概要

Googleは、ARM64アーキテクチャのLinux向けにChromeのネイティブビルドを公式ダウンロードページから静かに公開した。Debian・Ubuntu向けの64ビットARM対応.debパッケージと、Fedora・openSUSE向けの.rpmパッケージが用意され、これによりARM64版LinuxユーザーもWidevine DRMやGoogleアカウント同期を含む、他プラットフォーム版と同等のフル機能のChromeを利用できるようになった。

背景

これまでARM64アーキテクチャのLinuxユーザーは、公式のGoogle Chromeを利用できず、各ディストリビューションが提供するChromiumビルドやコミュニティ製の代替パッケージに頼らざるを得なかった。
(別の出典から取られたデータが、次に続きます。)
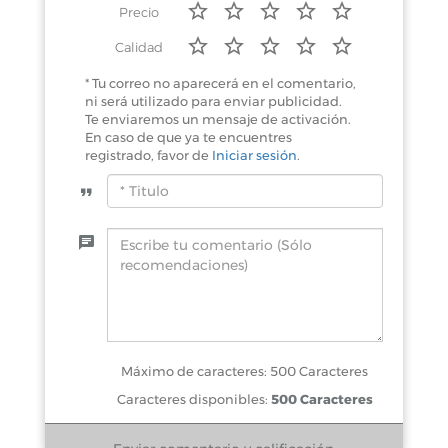
Precio
Calidad
* Tu correo no aparecerá en el comentario,
ni será utilizado para enviar publicidad.
Te enviaremos un mensaje de activación.
En caso de que ya te encuentres
registrado, favor de
Iniciar sesión
.
Máximo de caracteres: 500 Caracteres
Caracteres disponibles:
500 Caracteres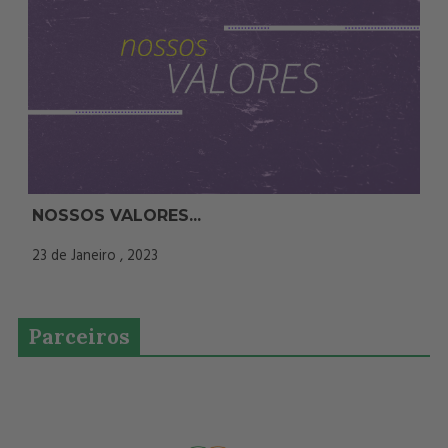
NOSSOS VALORES...
23 de Janeiro , 2023
Parceiros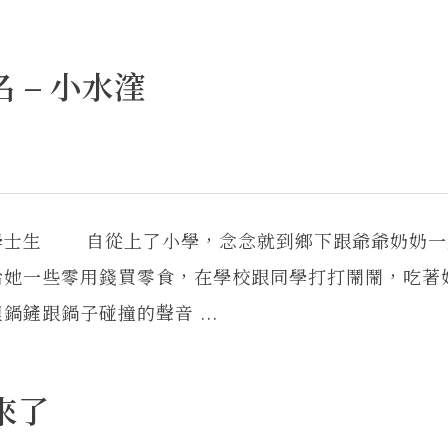
 – 小水漥
學士生 自從上了小學，念念就到鄉下跟爺爺奶奶一
她一些零用錢買零食，在學校跟同學打打鬧鬧，吃著
鏟跟鍋子碰撞的聲音 ...
來了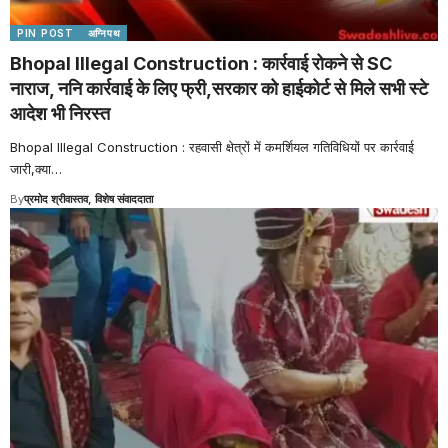
PIN POST
अग्निपथ
Bhopal Illegal Construction : कार्रवाई रोकने से SC
नाराज, ननि कार्रवाई के लिए फ्री,सरकार को हाईकोर्ट से मिले सभी स्टे
आदेश भी निरस्त
Bhopal Illegal Construction : रहवासी क्षेत्रों में कमर्शियल गतिविधियों पर कार्रवाई
जारी,क्या
…
By
प्रमोद श्रीवास्तव, विशेष संवाददाता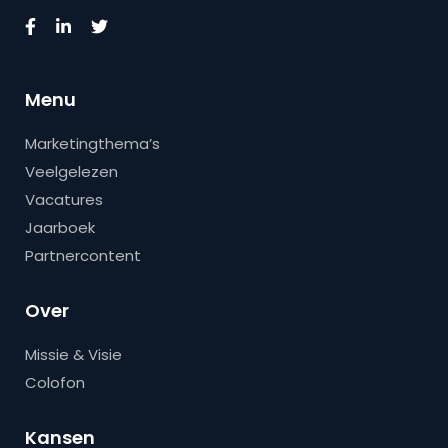
Menu
Marketingthema’s
Veelgelezen
Vacatures
Jaarboek
Partnercontent
Over
Missie & Visie
Colofon
Kansen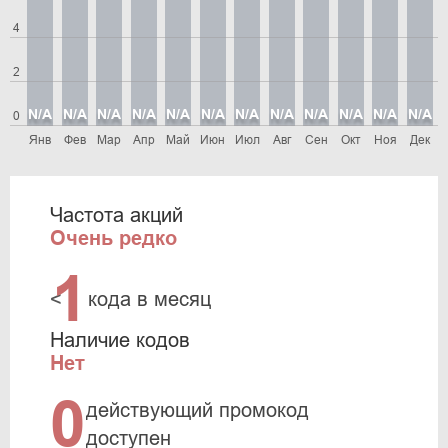
4
2
N/A
N/A
N/A
N/A
N/A
N/A
N/A
N/A
N/A
N/A
N/A
N/A
0
Янв
Фев
Мар
Апр
Май
Июн
Июл
Авг
Сен
Окт
Ноя
Дек
Частота акций
Очень редко
1
<
кода в месяц
Наличие кодов
Нет
0
действующий промокод
доступен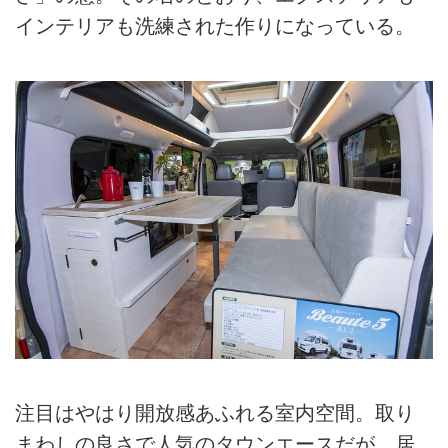
インテリアも洗練された作りになっている。
注目はやはり開放感あふれる室内空間。取り
まわしの良さで人気のタウンエースだが、居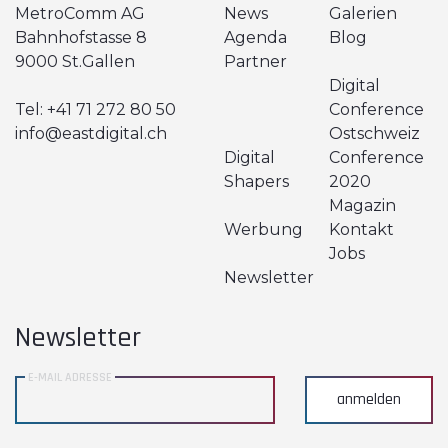
MetroComm AG
News
Galerien
Bahnhofstasse 8
Agenda
Blog
9000 St.Gallen
Partner
Digital
Tel:
+41 71 272 80 50
Conference
info@eastdigital.ch
Ostschweiz
Digital
Conference
Shapers
2020
Magazin
Werbung
Kontakt
Jobs
Newsletter
Newsletter
E-MAIL ADRESSE
anmelden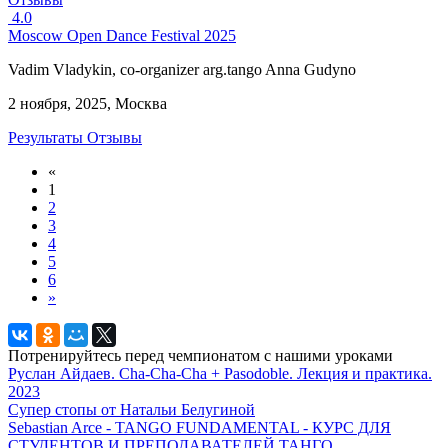
4.0
Moscow Open Dance Festival 2025
Vadim Vladykin, co-organizer arg.tango Anna Gudyno
2 ноября, 2025, Москва
Результаты
Отзывы
«
1
2
3
4
5
6
»
Потренируйтесь перед чемпионатом с нашими уроками
Руслан Айдаев. Cha-Cha-Cha + Pasodoble. Лекция и практика.
2023
Супер стопы от Натальи Белугиной
Sebastian Arce - TANGO FUNDAMENTAL - КУРС ДЛЯ
СТУДЕНТОВ И ПРЕПОДАВАТЕЛЕЙ ТАНГО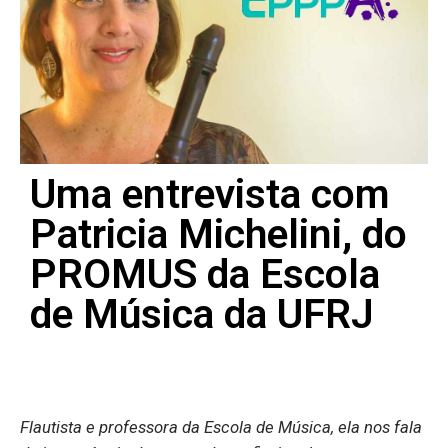
Uma entrevista com
Patricia Michelini, do
PROMUS da Escola
de Música da UFRJ
Flautista e professora da Escola de Música, ela nos fala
GoogleはすでにChrome OS、Apple SiliconのMac、Windows on ARMではARM対応を進めていたが、汎用的なARM64版Linuxへの対応は長らく手つかずのままだった。今回の提供開始は、当初2026年第2四半期(6月末)に予定されていたものが遅延し、8月にずれ込む形で実現した。

インストール方法と機能

インストールは、公式Chromeダウンロードページから該当ファイルを取得し、ディストリビューションのパッケージマネージャー経由で行う標準的な手順となる。パッケージにはGoogle Chromeの公式リポジトリも同時に追加されるため、以降はAPT・DNF・Zypperを通じた自動アップデートが可能だ。拡張機能やGoogleアカウント同期、各種Googleサービスとの統合など、x86_64版と遜色ない機能セットが備わっている点も特徴で、これまでARM64版Linux環境で制約を受けてきたユーザーにとっては大きな前進となる。

今後の展望

ARM64版Linuxは、Raspberry PiやSnapdragon搭載ノートPC、各種サーバー用途などで採用が広がっており、公式Chromeのネイティブ対応はこうしたエコシステムの後押しになると見られる。今回は静かな展開であったため、今後Googleから正式なアナウンスや詳細なロードマップが示されるかが注目される。